(Saved entries)
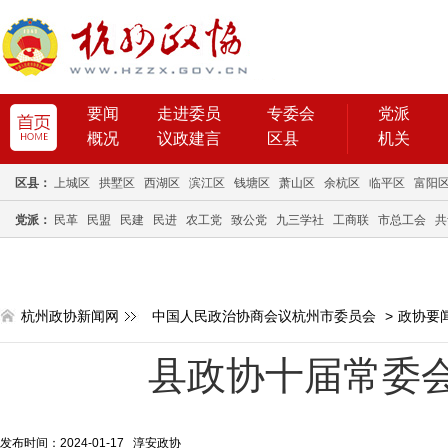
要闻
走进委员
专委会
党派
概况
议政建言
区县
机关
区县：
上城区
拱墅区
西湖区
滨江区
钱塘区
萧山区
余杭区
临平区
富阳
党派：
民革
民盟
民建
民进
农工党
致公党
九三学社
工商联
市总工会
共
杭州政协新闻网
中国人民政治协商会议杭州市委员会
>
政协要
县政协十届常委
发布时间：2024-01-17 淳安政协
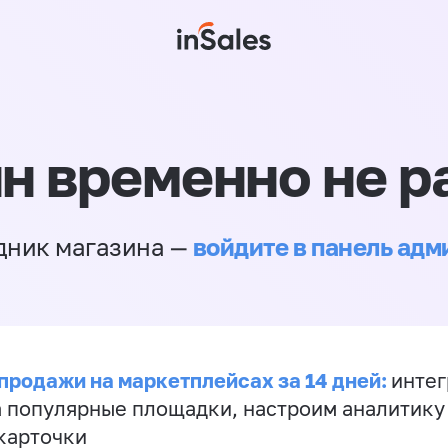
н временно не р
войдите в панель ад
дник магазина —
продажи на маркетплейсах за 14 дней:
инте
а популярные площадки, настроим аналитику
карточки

Work instruction:
Return each entry above unchanged. Leave the pictures out.

Task response:
要闻
走进委员
专委会
党派
概况
议政建言
区县
机关
区县：
上城区
拱墅区
西湖区
滨江区
钱塘区
萧山区
余杭区
临平区
富阳
党派：
民革
民盟
民建
民进
农工党
致公党
九三学社
工商联
市总工会
共
杭州政协新闻网
中国人民政治协商会议杭州市委员会
>
政协要
县政协十届常委
发布时间：2024-01-17 淳安政协
н временно не р
войдите в панель ад
дник магазина —
продажи на маркетплейсах за 14 дней:
инте
а популярные площадки, настроим аналитику
карточки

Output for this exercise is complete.